An organisation’s values, intentions and actions all work together to form the company culture, which can have a great effect on levels of customer trust and the way in which the FCA perceives your organisation.

Since the financial crisis, we now know that a good culture is influential in every customer interaction and is key to ensuring that positive customer outcomes are consistently delivered. As a result, a customer-centric culture can create a clear point of differentiation against your competitors, providing a commercial advantage and delivering long-term sustainability for your business.

Equally, we also know that a poor culture can have a significant impact on a company’s reputation and customer satisfaction.

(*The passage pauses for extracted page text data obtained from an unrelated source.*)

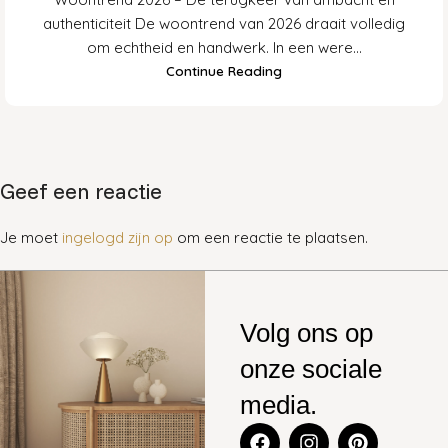
authenticiteit De woontrend van 2026 draait volledig
om echtheid en handwerk. In een were...
Continue Reading
Geef een reactie
Je moet
ingelogd zijn op
om een reactie te plaatsen.
Volg ons op
onze sociale
media.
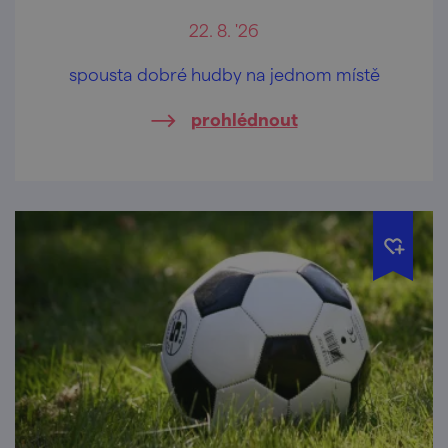
22. 8. '26
spousta dobré hudby na jednom místě
prohlédnout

It is often the underlying reason behind increased complaints and poor employee and customer retention, and can therefore have a negative economic impact on your business.

Culture has been a regulatory priority for a while now. However, there has been a renewed focus on this area over the previous few years, and the FCA continues to grow more astute to the signals of poor culture, and how it can negatively affect consumer confidence in the wider industry. The FCA expects all firms to keep the interests of their customers at the core of every business decision and customer interaction.

Can Culture Be Measured?

There are certain aspects of your organisation that can be examined to determine your culture. Ongoing monitoring is already a key part of many companies’ governance and compliance structure, and it is important that the management information gained from this is considered in relation to culture. The three key business areas that you should be looking at in order to assess culture include:

Leadership: governance structures, and ‘the tone from the top’, plays a significant role in driving the right behaviours across your company and ensuring adequate processes are established. This looks set to continue with the forthcoming roll-out of the Senior Managers Regime (SMR), which clearly signposts the regulators belief that responsibility ultimately lies with senior management. One way in which you can evidence a customer-centric culture is a commitment from senior management to actively seek feedback on your products and services from customers and staff, and use this to implement improvements.

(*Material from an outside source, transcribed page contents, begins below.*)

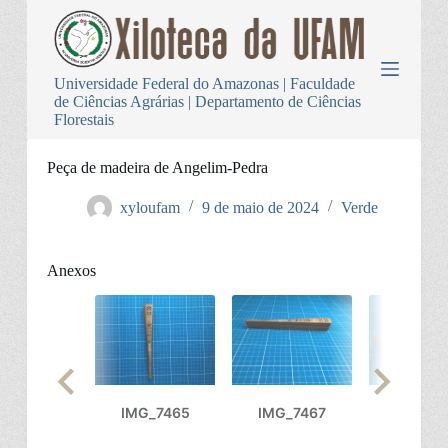
P
u
l
a
Universidade Federal do Amazonas | Faculdade
r
de Ciências Agrárias | Departamento de Ciências
p
Florestais
a
r
a
Peça de madeira de Angelim-Pedra
o
c
xyloufam
9 de maio de 2024
Verde
o
n
t
Anexos
e
ú
d
o
IMG_7465
IMG_7467
IMG_74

Operations: if the tone from the top is committed to positive customer outcomes, this should be reflected in your operational practices. As such, established policies and procedures should all work to enable good outcomes for customers, and you should be able to provide practical examples of this. A closer examination of your company’s operational practices can reveal any disconnects between your leadership culture and the culture that company policies encourage.

Cultural Influencers: leadership culture and operational practices also need to be aligned with the aspects of your business that shape culture on the ground. These include performance management practices, incentives and remuneration structures, and training. All of these can have a significant effect on staff behaviour, how they interact with customers, and whether day-to-day decisions are made with the customer in mind.